下肢静脈瘤の治療法・対策法……弾性ストッキングも有効

下肢静脈瘤の治療は、皮膚炎や静脈の炎症を起こさない軽い程度を対象に医療用弾性ストッキングを使用します。このストッキングは、静脈瘤のできた静脈よりも皮膚から深い位置の静脈に血液を迂回させて、静脈のうっ血を予防するために使用します

軽度の下肢静脈瘤の治療として有効とされるのが、「硬化療法」です。血管を固める薬を静脈に入れて血管をつぶし、その後は弾性包帯などで2~3週間圧迫するという方法です。この治療の最大のメリットは、1回の治療が10~15分ほどで済み、入院の必要がないこと。傷跡も残らず、その日のうちに歩くこともできます。一方で色素沈着の可能性や、しこりが残る、2~3割の確率で再発が見られるなどのデメリットがあります。

根本的な治療法として、古くから行われているのが「ストリッピング手術」で、コブ状の静脈瘤を皮膚切開を加えて引っ張り取ってしまう手術です。

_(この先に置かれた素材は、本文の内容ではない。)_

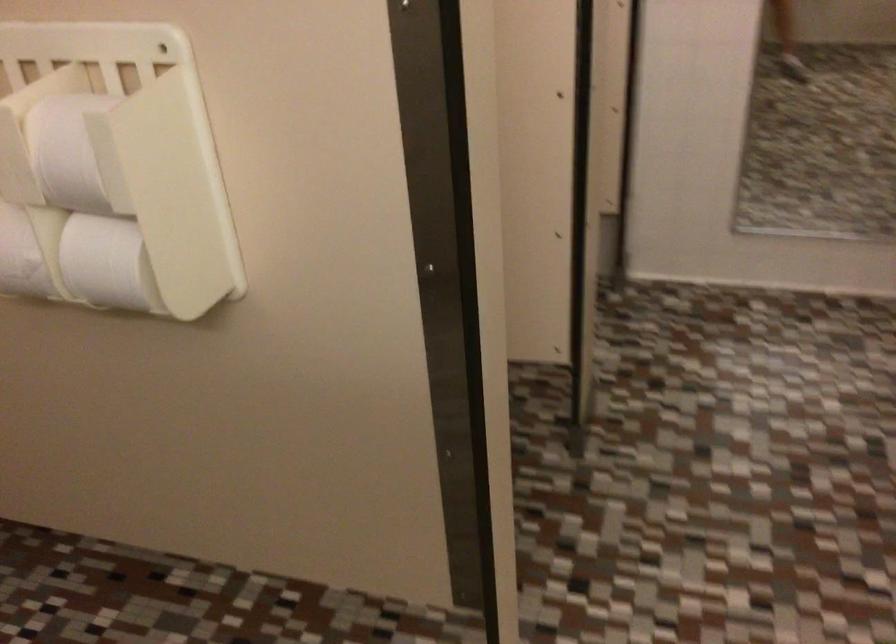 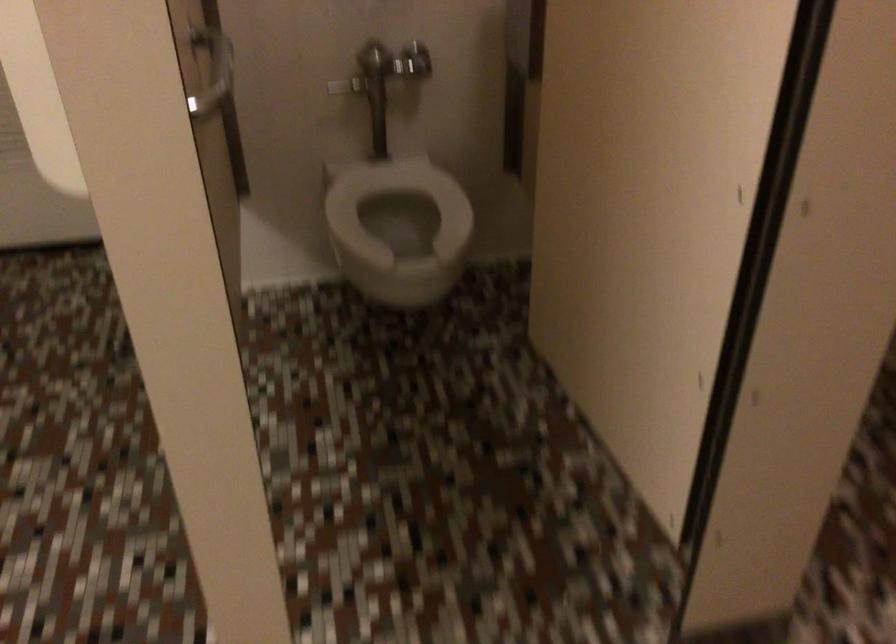 Based on the continuous images, in which direction is the camera rotating?

The camera rotated toward left-down. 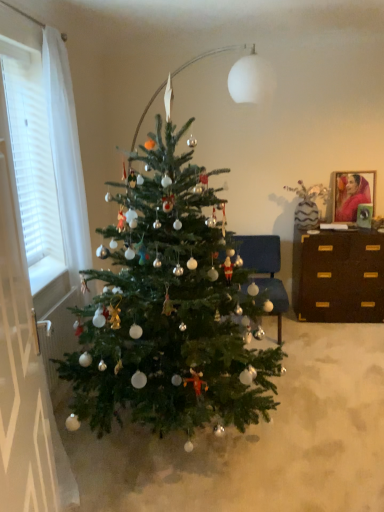 Question: In terms of width, does matte red fabric portrait at upper right look wider or thinner when compared to blue fabric chair at center?

Choices:
 (A) thin
 (B) wide

Answer: (A)

Question: From a real-world perspective, is matte red fabric portrait at upper right positioned above or below blue fabric chair at center?

Choices:
 (A) below
 (B) above

Answer: (B)

Question: Which object is the closest to the brown wood desk at right?

Choices:
 (A) matte red fabric portrait at upper right
 (B) blue fabric chair at center
 (C) white textured curtain at left
 (D) green matte christmas tree at center

Answer: (B)

Question: Estimate the real-world distances between objects in this image. Which object is farther from the blue fabric chair at center?

Choices:
 (A) matte red fabric portrait at upper right
 (B) brown wood desk at right
 (C) green matte christmas tree at center
 (D) white textured curtain at left

Answer: (D) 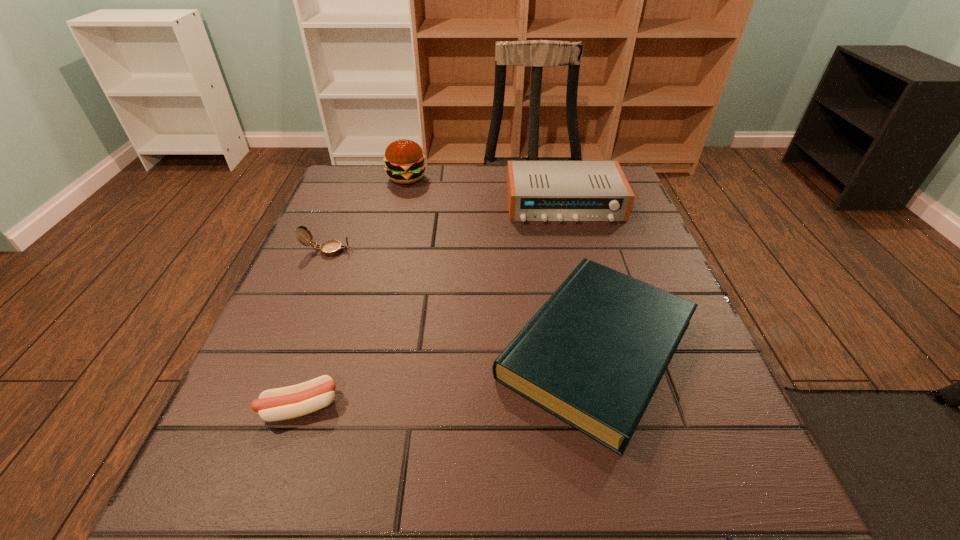 What are the coordinates of `vacant space that satisfies the following two spatial constraints: 1. on the face of the compass; 2. on the right side of the shortest object` in the screenshot? It's located at (263, 407). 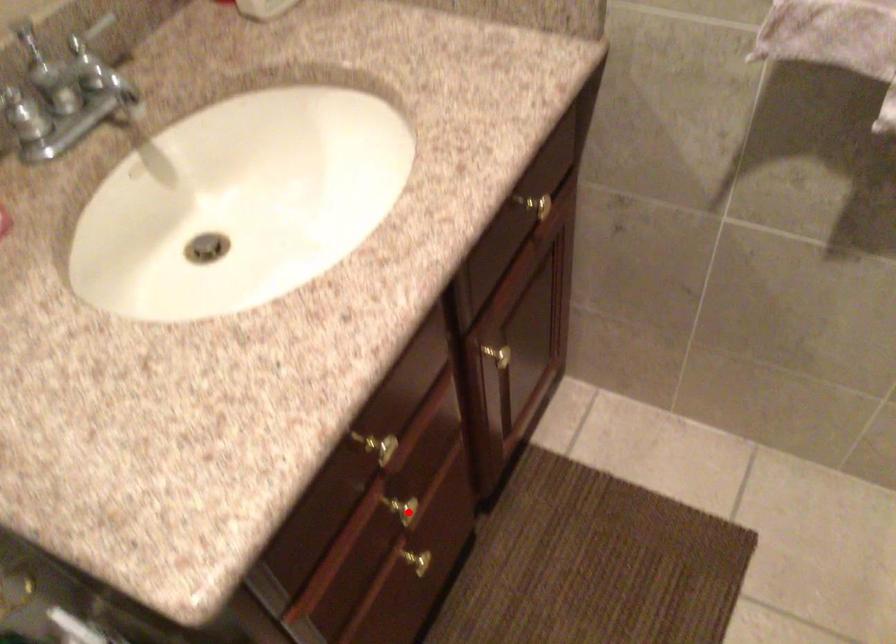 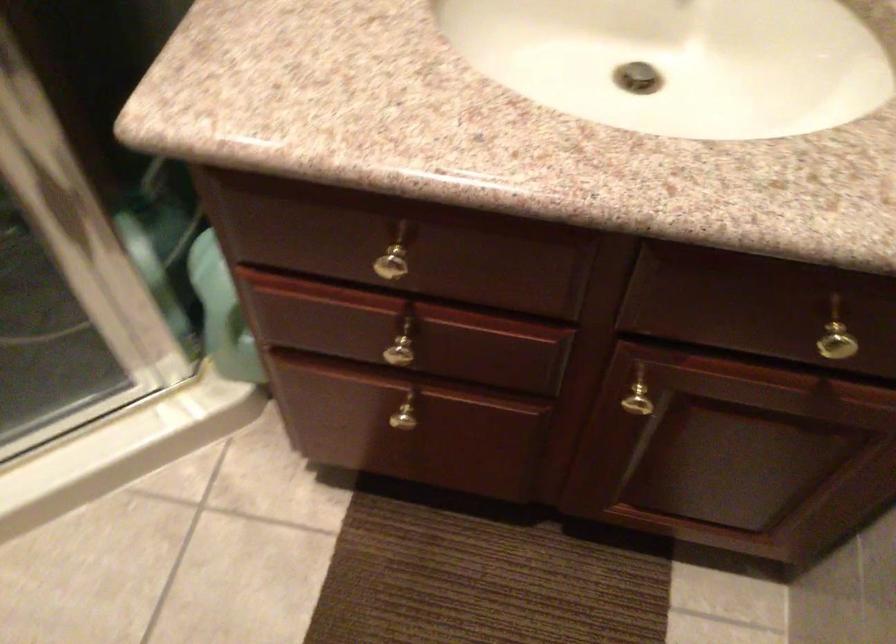 Find the pixel in the second image that matches the highlighted location in the first image.

(401, 354) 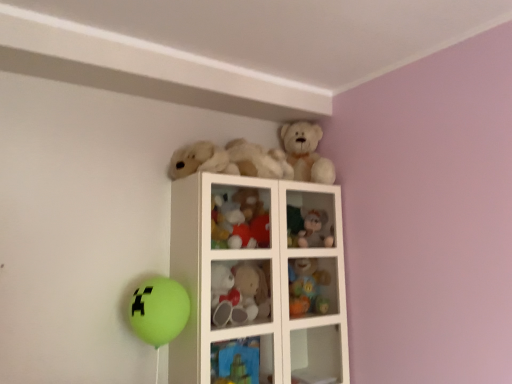 Question: Considering the relative sizes of blue fabric toy at upper center, the second cabinet viewed from the top, and white glass cabinet at upper center in the image provided, is blue fabric toy at upper center, the second cabinet viewed from the top, wider than white glass cabinet at upper center?

Choices:
 (A) no
 (B) yes

Answer: (A)

Question: Can you confirm if blue fabric toy at upper center, the second cabinet viewed from the top, is positioned to the right of white glass cabinet at upper center?

Choices:
 (A) yes
 (B) no

Answer: (B)

Question: Can you confirm if blue fabric toy at upper center, arranged as the 2th cabinet when viewed from the right, is smaller than white glass cabinet at upper center?

Choices:
 (A) no
 (B) yes

Answer: (B)

Question: Is blue fabric toy at upper center, the second cabinet viewed from the top, bigger than white glass cabinet at upper center?

Choices:
 (A) yes
 (B) no

Answer: (B)

Question: From a real-world perspective, is blue fabric toy at upper center, arranged as the 2th cabinet when viewed from the right, beneath white glass cabinet at upper center?

Choices:
 (A) yes
 (B) no

Answer: (A)

Question: Is plush toy at upper right, which is the 5th toy from top to bottom, spatially inside fuzzy fabric teddy bear at upper center, the first cabinet when ordered from right to left, or outside of it?

Choices:
 (A) outside
 (B) inside

Answer: (A)

Question: From the image's perspective, is plush toy at upper right, which is the 5th toy from top to bottom, above or below fuzzy fabric teddy bear at upper center, the second cabinet in the bottom-to-top sequence?

Choices:
 (A) above
 (B) below

Answer: (B)

Question: Considering the relative positions of plush toy at upper right, which is the 5th toy from top to bottom, and fuzzy fabric teddy bear at upper center, the first cabinet when ordered from right to left, in the image provided, is plush toy at upper right, which is the 5th toy from top to bottom, to the left or to the right of fuzzy fabric teddy bear at upper center, the first cabinet when ordered from right to left,?

Choices:
 (A) left
 (B) right

Answer: (A)

Question: Is plush toy at upper right, which is the 5th toy from top to bottom, taller or shorter than fuzzy fabric teddy bear at upper center, the first cabinet when ordered from back to front?

Choices:
 (A) short
 (B) tall

Answer: (B)

Question: Considering the positions of plush toy at upper right, marked as the 1th toy in a bottom-to-top arrangement, and blue fabric toy at upper center, the second cabinet viewed from the top, in the image, is plush toy at upper right, marked as the 1th toy in a bottom-to-top arrangement, wider or thinner than blue fabric toy at upper center, the second cabinet viewed from the top,?

Choices:
 (A) wide
 (B) thin

Answer: (A)

Question: Is plush toy at upper right, marked as the 1th toy in a bottom-to-top arrangement, bigger or smaller than blue fabric toy at upper center, the second cabinet viewed from the top?

Choices:
 (A) small
 (B) big

Answer: (B)

Question: Is plush toy at upper right, which is the 5th toy from top to bottom, taller or shorter than blue fabric toy at upper center, the second cabinet viewed from the top?

Choices:
 (A) tall
 (B) short

Answer: (A)

Question: From a real-world perspective, is plush toy at upper right, marked as the 1th toy in a bottom-to-top arrangement, positioned above or below blue fabric toy at upper center, the second cabinet positioned from the back?

Choices:
 (A) below
 (B) above

Answer: (B)

Question: Considering the positions of point (307, 231) and point (308, 225), is point (307, 231) closer or farther from the camera than point (308, 225)?

Choices:
 (A) closer
 (B) farther

Answer: (A)

Question: From the image's perspective, is white glass cabinet at upper center located above or below fuzzy fabric teddy bear at upper center, the first cabinet when ordered from back to front?

Choices:
 (A) above
 (B) below

Answer: (B) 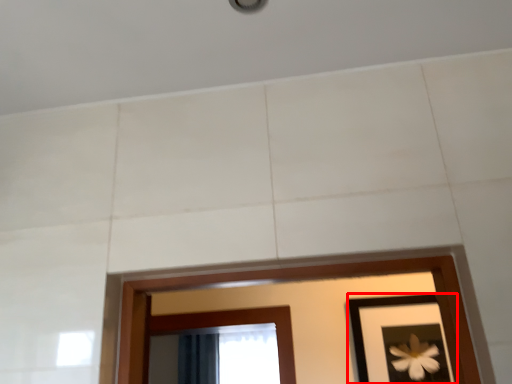 Question: From the image's perspective, where is picture frame (annotated by the red box) located relative to curtain?

Choices:
 (A) below
 (B) above

Answer: (B) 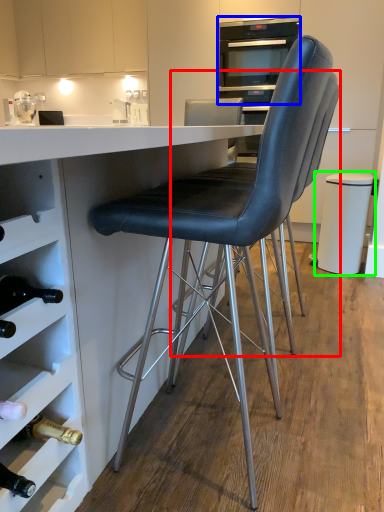 Question: Estimate the real-world distances between objects in this image. Which object is closer to chair (highlighted by a red box), home appliance (highlighted by a blue box) or bar stool (highlighted by a green box)?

再発率が低く、いちばん確実な治療法とされています。ただし、手術で静脈を抜去する際に、まわりの知覚神経にダメージを与えることがあり、手術後にしばらくの間しびれが出ることがあります。また痛みや皮下出血などが起こることもあります。

ほかに、弁不全のある静脈と深部静脈の合流する部位を縛って逆流を防ぐ「高位結紮術」という方法があります。ただし、単独の手術では再発率が高いため、硬化療法やストリッピング術と併用することが多いようです。

2011年より保険適応になった新しい治療法として、「血管内レーザー治療」があります。静脈瘤内にレーザー光を照射して,血管を閉塞させてしまう治療です。この手術は短期間で行えて、手術跡が目立ちません。一方で、一時的な痛みやつっぱり感、皮下出血が起こることや、日本での長期成績がまだ出ていないことがデメリットとされています。

下肢静脈瘤は、女性によくみられ、妊娠を契機に発症・増悪することが多い疾患として知られています。また、長時間立ったままの仕事をしている人、家族に静脈瘤のある人、肥満や高血圧、糖尿病のある人もリスクが高いといわれます。下肢静脈瘤のある方は、日頃から皮膚の色や脚のむくみを観察して、長時間の立ち作業をできるだけ避け、少しでも変化があった時には医療機関を受診し適切なアドバイスを受けることをお勧めいたします。